◆ The data:

#####

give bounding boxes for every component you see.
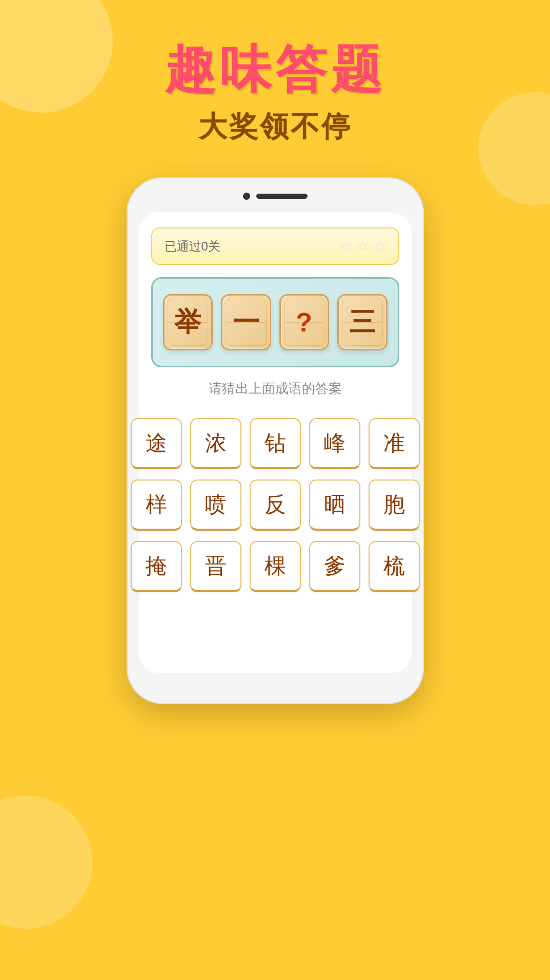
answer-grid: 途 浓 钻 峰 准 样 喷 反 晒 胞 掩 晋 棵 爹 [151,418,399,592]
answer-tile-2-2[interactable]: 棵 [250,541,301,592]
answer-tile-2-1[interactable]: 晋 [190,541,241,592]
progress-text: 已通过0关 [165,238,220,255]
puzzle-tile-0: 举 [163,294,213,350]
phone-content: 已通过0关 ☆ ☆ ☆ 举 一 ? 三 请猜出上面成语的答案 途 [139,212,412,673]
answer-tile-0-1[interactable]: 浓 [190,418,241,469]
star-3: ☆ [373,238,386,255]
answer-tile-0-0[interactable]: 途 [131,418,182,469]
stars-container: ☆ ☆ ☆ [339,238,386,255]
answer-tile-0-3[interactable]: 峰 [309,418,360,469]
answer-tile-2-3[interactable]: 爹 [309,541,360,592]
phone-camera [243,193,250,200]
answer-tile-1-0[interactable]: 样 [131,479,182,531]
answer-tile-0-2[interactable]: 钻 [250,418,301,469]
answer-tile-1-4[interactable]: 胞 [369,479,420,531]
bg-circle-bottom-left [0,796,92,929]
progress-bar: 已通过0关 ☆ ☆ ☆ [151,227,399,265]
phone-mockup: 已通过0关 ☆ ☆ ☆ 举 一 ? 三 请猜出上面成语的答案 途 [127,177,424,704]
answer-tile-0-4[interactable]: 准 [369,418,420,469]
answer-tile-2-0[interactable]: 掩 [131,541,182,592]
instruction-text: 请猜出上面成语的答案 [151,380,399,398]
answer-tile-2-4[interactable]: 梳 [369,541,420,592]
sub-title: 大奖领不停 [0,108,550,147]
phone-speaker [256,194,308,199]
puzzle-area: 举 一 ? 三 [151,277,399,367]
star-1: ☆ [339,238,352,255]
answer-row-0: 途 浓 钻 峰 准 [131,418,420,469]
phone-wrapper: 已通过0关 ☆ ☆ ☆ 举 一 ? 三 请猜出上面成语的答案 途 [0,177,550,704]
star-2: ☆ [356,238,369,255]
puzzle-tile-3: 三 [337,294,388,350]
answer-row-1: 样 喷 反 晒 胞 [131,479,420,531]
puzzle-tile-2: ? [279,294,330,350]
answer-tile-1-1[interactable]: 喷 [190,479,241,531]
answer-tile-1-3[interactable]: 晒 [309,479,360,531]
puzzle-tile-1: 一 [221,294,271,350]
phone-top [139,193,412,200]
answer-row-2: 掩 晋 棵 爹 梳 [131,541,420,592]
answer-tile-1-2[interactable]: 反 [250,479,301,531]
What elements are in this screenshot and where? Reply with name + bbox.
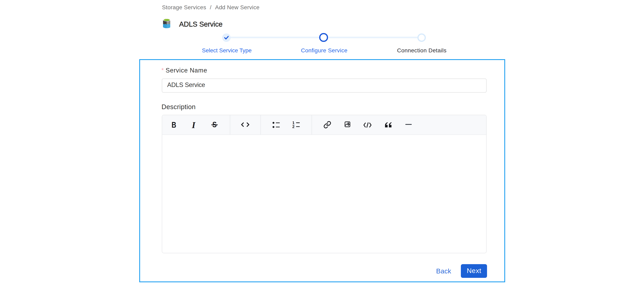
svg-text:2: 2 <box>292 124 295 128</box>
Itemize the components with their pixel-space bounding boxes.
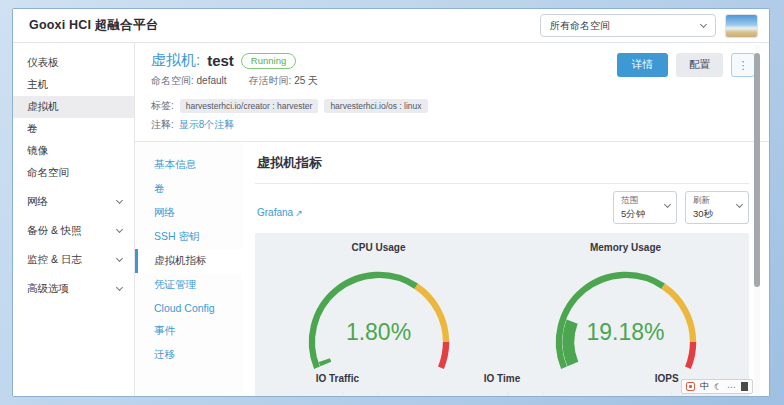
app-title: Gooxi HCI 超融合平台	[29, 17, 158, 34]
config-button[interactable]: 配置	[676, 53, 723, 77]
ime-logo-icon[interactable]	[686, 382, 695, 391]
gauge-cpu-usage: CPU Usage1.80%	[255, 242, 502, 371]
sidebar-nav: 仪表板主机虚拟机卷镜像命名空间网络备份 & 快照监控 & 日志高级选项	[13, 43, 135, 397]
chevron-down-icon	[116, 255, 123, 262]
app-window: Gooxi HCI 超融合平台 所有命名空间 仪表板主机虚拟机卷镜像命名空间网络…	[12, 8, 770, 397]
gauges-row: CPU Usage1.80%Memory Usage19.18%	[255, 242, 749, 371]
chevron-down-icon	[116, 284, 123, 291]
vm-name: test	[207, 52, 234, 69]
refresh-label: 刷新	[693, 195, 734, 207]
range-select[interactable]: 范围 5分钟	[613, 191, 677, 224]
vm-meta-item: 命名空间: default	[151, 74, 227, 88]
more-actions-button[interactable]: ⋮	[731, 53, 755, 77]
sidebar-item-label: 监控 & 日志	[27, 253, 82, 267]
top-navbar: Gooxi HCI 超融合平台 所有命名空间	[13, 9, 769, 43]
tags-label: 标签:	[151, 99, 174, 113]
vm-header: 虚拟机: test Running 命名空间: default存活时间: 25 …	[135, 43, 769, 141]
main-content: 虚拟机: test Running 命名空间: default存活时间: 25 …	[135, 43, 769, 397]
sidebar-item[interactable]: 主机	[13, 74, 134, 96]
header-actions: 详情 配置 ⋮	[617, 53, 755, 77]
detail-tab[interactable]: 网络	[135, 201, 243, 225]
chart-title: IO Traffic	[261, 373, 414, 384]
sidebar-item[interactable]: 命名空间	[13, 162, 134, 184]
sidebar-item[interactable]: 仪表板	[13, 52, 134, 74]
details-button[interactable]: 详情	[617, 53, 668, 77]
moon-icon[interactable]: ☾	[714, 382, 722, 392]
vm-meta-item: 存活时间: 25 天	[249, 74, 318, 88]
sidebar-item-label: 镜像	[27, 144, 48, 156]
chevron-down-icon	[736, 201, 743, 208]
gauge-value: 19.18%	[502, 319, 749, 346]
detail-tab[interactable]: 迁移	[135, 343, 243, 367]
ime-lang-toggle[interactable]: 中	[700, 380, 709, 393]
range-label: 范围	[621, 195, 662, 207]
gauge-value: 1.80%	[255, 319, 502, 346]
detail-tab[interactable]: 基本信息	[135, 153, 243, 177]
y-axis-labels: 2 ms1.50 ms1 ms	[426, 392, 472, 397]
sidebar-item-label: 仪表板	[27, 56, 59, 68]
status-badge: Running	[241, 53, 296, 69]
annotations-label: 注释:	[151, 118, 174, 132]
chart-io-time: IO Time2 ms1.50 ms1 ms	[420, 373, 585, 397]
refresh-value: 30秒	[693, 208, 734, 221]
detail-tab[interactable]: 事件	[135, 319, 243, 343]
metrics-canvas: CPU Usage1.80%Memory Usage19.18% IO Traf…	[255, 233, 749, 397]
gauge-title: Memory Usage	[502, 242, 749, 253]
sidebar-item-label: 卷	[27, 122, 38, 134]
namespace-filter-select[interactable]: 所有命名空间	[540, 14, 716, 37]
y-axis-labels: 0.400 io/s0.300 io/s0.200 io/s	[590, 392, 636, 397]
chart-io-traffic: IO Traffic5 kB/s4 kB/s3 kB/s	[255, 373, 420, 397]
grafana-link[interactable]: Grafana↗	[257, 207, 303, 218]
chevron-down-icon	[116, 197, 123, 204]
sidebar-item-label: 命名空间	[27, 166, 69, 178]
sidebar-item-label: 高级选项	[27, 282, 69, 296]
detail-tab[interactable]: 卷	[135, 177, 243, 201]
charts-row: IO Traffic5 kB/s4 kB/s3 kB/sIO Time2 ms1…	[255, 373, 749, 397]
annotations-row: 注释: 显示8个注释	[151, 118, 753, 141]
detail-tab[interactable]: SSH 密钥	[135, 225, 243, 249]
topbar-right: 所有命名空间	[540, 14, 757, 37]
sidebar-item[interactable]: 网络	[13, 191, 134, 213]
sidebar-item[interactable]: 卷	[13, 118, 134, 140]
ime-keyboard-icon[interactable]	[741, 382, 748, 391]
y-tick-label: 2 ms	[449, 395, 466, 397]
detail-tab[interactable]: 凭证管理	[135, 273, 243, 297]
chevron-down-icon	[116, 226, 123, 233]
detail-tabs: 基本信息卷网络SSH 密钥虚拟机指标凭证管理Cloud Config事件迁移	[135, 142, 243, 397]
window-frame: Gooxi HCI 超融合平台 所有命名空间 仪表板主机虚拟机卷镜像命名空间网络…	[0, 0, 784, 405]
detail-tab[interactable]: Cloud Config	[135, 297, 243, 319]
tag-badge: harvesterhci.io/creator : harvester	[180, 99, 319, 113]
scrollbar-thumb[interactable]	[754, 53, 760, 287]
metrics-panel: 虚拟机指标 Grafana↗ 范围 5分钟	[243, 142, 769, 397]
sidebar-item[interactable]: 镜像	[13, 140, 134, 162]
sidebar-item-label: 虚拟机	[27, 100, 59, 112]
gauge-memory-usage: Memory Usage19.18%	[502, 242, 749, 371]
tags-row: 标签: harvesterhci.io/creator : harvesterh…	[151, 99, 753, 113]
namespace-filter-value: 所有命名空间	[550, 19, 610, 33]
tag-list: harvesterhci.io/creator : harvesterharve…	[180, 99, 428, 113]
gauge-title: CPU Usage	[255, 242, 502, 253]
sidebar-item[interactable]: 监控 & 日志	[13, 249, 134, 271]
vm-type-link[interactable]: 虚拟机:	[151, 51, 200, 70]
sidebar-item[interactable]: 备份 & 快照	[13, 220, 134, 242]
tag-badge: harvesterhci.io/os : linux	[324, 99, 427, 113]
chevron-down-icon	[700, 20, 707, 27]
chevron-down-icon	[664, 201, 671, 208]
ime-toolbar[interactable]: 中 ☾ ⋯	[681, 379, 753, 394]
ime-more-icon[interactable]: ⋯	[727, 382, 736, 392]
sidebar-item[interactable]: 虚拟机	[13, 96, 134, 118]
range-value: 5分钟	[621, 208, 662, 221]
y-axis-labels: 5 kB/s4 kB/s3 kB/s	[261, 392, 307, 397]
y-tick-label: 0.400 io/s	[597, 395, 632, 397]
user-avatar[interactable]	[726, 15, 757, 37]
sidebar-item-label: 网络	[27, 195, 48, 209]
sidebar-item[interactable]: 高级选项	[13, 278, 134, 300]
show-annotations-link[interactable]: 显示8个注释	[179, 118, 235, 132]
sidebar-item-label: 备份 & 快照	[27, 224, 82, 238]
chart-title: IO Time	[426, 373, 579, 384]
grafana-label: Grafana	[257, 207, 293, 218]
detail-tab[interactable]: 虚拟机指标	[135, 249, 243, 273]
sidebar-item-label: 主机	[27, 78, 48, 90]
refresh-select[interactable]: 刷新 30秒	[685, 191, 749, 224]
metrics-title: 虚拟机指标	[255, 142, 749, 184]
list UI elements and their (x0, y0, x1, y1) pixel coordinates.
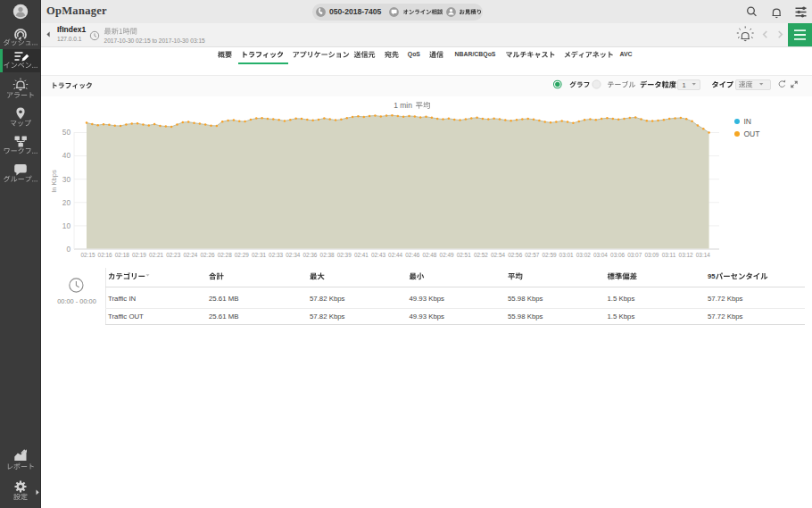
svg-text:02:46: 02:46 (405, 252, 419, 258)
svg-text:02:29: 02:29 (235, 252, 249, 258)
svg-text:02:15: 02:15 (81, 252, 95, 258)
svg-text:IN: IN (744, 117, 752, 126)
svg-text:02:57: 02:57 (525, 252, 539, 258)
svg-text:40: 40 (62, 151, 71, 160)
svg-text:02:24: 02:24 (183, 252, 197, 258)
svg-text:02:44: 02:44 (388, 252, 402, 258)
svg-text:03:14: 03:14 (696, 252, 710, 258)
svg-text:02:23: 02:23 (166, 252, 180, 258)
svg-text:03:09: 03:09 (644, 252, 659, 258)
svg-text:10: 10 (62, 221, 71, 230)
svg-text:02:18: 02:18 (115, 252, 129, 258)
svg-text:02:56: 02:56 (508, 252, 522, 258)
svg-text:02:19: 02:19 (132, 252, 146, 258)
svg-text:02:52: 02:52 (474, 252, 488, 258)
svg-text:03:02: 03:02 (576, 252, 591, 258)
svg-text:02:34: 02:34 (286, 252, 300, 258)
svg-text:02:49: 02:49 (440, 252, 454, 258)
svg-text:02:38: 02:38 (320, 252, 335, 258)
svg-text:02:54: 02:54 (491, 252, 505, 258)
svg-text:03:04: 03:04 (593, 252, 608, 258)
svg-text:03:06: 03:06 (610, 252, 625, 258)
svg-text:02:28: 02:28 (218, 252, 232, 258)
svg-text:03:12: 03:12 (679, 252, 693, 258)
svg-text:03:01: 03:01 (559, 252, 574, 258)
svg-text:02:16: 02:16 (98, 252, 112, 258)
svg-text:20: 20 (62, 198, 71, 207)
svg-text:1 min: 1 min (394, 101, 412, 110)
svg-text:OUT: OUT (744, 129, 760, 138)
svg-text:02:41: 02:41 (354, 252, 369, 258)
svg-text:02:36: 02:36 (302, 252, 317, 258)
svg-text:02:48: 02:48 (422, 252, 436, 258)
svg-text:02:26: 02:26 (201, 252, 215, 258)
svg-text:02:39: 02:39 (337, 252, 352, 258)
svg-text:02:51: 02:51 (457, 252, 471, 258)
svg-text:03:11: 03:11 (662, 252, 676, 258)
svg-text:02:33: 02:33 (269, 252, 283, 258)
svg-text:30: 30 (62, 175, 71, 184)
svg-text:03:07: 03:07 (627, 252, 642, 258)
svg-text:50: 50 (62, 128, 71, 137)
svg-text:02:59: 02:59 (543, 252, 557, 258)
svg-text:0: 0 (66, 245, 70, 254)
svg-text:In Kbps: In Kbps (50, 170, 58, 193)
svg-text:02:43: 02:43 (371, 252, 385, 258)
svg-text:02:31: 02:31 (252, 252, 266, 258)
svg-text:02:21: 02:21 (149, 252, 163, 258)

#####

◆ How to complete this task: Filter on the word "超融合平台": copy each matching line from the entries above.

◆ Expected answer:
app-title: Gooxi HCI 超融合平台	[29, 17, 158, 34]
app-window: Gooxi HCI 超融合平台 所有命名空间 仪表板主机虚拟机卷镜像命名空间网络…	[12, 8, 770, 397]
top-navbar: Gooxi HCI 超融合平台 所有命名空间	[13, 9, 769, 43]
window-frame: Gooxi HCI 超融合平台 所有命名空间 仪表板主机虚拟机卷镜像命名空间网络…	[0, 0, 784, 405]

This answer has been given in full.